CROSSROADS IN THE PAST

John Ashbery

That night the wind stirred in the forsythia bushes,
but it was a wrong one, blowing in the wrong direction.
“That’s silly. How can there be a wrong direction?
‘It bloweth where it listeth,’ as you know, just as we do
when we make love or do something else there are no rules for.”
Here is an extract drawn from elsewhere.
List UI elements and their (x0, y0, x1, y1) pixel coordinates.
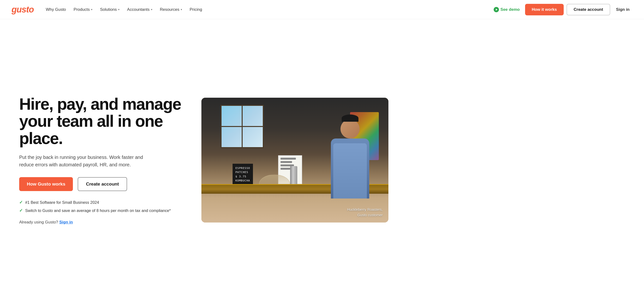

I tell you, something went wrong there a while back.
Just don’t ask me what it was. Pretend I’ve dropped the subject.
No, now you’ve got me interested, I want to know
exactly what seems wrong to you, how something could

seem wrong to you. In what way do things get to be wrong?
I’m sitting here dialing my cellphone
with one hand, digging at some obscure pebbles with my shovel
with the other. And then something like braids will stand out,

on horsehair cushions. That armchair is really too lugubrious.
We’ve got to change all the furniture, fumigate the house,
talk our relationship back to its beginnings. Say, you know
that’s probably what’s wrong—the beginnings concept, I mean.
I aver there are no beginnings, though there were perhaps some
sometime. We’d stopped, to look at the poster the movie theater

had placed freestanding on the sidewalk. The lobby cards
drew us in. It was afternoon, we found ourselves
sitting at the end of a row in the balcony; the theater was unexpectedly
crowded. That was the day we first realized we didn’t fully
know our names, yours or mine, and we left quietly
amid the gray snow falling. Twilight had already set in.